Dove ha vissuto Adolf Hitler? Le case del führer e come furono usate come propaganda nazista

In Hitler at Home, la professoressa Despina Stratigakos ha esplorato come la macchina delle PR naziste si sia basata sulle tre abitazioni di Hitler per promuovere il mito del führer come un uomo moralmente integro e raffinato.
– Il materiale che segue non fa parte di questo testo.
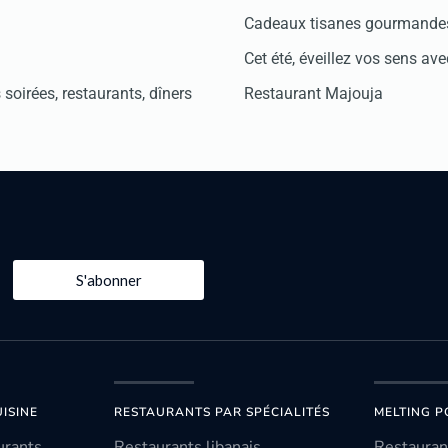
Cadeaux tisanes gourmandes
Cet été, éveillez vos sens avec
soirées, restaurants, dîners
Restaurant Majouja
S'abonner
ISINE
RESTAURANTS PAR SPÉCIALITÉS
MELTING P
urants
Restaurants libanais
Restauran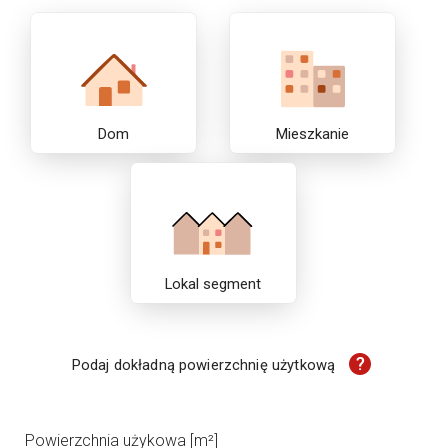
Dom
Mieszkanie
Lokal segment
?
Podaj dokładną powierzchnię użytkową
Powierzchnia użykowa [m²]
Il libro considera l’architettura e il design delle case private di Hitler e il loro ruolo nella propaganda nazista.

Pubblicità

Qui, scrivendo per History Extra, Stratigakos esplora il fascino della vita domestica di Hitler…

Il 16 marzo 1941, con le città europee in fiamme e gli ebrei ammassati nei ghetti, il New York Times Magazine ha pubblicato una storia illustrata sul ritiro di Adolf Hitler nelle Alpi di Berchtesgaden. Adottando un tono neutrale, il corrispondente C Brooks Peters notò che gli storici del futuro avrebbero fatto bene a considerare l’importanza del “dominio privato e personale del Fuhrer”, dove le discussioni sul fronte di guerra erano intervallate da “passeggiate con i suoi tre cani da pastore lungo maestosi sentieri di montagna”.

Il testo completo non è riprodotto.